Faut arrêter avec l’open data !
Après les États-Unis la semaine dernière, Avis informe ses clients français d’une fuite de données les concernant. En plus des informations personnelles « traditionnelles » on retrouve des données bancaires avec le « numéro de carte de crédit et/ou date d’expiration ».
La semaine dernière, plusieurs entreprises ont annoncé à tour de rôle avoir été victime d’une cyberattaque ayant entraîné le vol de de données personnelles : Boulanger, Cultura, DiviaMobilités, Truffaut, Cybertek et Grosbill ainsi que Assurance Retraite. Plusieurs mettent en cause un prestataire externe, mais sans en donner le nom.
Truffaut se « démarque » car l’entreprise ne détaille pas les données personnelles concernées et refuse de nous préciser combien de clients sont concernés.
Un accès non autorisé entre les 3 et 6 août 2024
Voilà qu’une autre entreprise vient se joindre à la fête : Avis. Dans un email envoyé ce week-end à certains clients (dont nous avons eu une copie), le loueur de voiture explique avoir « découvert le 5 août 2024 (heure de l’Est) qu’un tiers non autorisé avait accédé à l’une de nos applications professionnelles […] Sur la base de notre enquête, nous avons déterminé que l’accès non autorisé a eu lieu entre le 3 août 2024 et le 6 août 2024 (heure de l’Est) ». L’accès non autorisé a évidemment été coupé.
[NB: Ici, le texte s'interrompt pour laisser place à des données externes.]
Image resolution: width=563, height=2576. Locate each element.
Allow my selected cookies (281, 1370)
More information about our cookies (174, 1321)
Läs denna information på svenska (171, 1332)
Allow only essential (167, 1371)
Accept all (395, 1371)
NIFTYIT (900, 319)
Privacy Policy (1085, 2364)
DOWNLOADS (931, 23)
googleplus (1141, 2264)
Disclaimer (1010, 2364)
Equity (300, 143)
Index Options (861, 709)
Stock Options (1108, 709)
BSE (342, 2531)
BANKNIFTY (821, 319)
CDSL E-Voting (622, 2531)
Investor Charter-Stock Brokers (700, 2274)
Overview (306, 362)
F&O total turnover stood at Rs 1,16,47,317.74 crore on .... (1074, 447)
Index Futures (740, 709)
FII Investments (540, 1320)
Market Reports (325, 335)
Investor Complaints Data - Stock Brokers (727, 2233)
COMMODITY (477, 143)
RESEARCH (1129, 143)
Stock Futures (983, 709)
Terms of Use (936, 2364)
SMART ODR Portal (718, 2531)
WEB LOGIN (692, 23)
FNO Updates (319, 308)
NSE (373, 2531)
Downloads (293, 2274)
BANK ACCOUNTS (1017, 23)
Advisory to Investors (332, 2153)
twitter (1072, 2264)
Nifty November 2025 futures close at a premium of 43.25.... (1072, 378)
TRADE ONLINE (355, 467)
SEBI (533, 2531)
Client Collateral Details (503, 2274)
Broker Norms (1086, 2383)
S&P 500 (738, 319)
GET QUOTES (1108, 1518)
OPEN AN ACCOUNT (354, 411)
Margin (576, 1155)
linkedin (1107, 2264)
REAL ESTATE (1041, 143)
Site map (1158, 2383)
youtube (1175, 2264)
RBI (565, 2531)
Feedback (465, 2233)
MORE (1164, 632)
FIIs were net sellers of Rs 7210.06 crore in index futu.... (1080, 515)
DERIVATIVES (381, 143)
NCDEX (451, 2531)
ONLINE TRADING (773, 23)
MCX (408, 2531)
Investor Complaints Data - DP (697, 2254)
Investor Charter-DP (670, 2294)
Avis détaille l’étendue des dégâts : « Nous avons constaté le 14 août 2024 que le tiers non autorisé avait obtenu vos données à caractère personnel, à savoir votre nom et votre Adresse postale, Numéro de téléphone, et Numéro de carte de crédit et/ou date d’expiration ».
Le code CVV ne fait visiblement pas partie de la fuite, une « bonne » nouvelle. Mais comme toujours, soyez prudent et vérifiez vos relevés de compte. Dans les précédentes fuites, les données bancaires n’étaient pas de la partie, sauf chez DiviaMobilités avec l’IBAN.
Avis « offre » un an d’accès à l’outil Equifax WebDefend
Avis annonce dans son email que le client peut s’inscrire « au service de surveillance de l’identité que nous vous proposons, à savoir un abonnement gratuit d’un an à Equifax WebDefend ». Il faut s’inscrire avant le 31 décembre 2024 pour bénéficier de ce service, via un « code promotionnel unique » donné dans l’email (en annexe, en dessous du message principal).
Cet outil propose deux approches : « L’analyse Internet Equifax WebDetect vous avertit si vos informations se trouvent sur des sites Web utilisés par des fraudeurs » et « Social Scan recherche les sites de réseaux sociaux et signale les risques de fraude liés aux informations que vous pourriez partager ».
300 000 clients aux États-Unis
La fuite d’Avis date donc du mois d’août, mais la société avait déjà prévenu ses clients et les autorités aux États-Unis. On trouve d’ailleurs un bulletin d’alerte sur le site du procureur général de Californie et celui du Maine depuis le début du mois. Il est question d’une fuite sur 299 006 clients.
Nous avons contacté Avis pour savoir pourquoi il y avait une telle latence entre les clients aux États-Unis et ceux en France ? En effet, un des clients d’Avis ayant reçu l’email nous confirme avoir « été client en France uniquement ». Nous avons également demandé combien de personnes en France étaient concernées.
Pour rappel, une société américaine – Slim CD, une plateforme de paiement en ligne – a également été victime d’une fuite de données, là encore avec nom, adresse de clients mais aussi numéro de carte de crédit et date d’expiration. Les deux vols ne sont a priori pas liés puisque dans le cas de Slim CD les pirates ont pu consulter et obtenir les informations entre le 14 et le 15 juin 2024.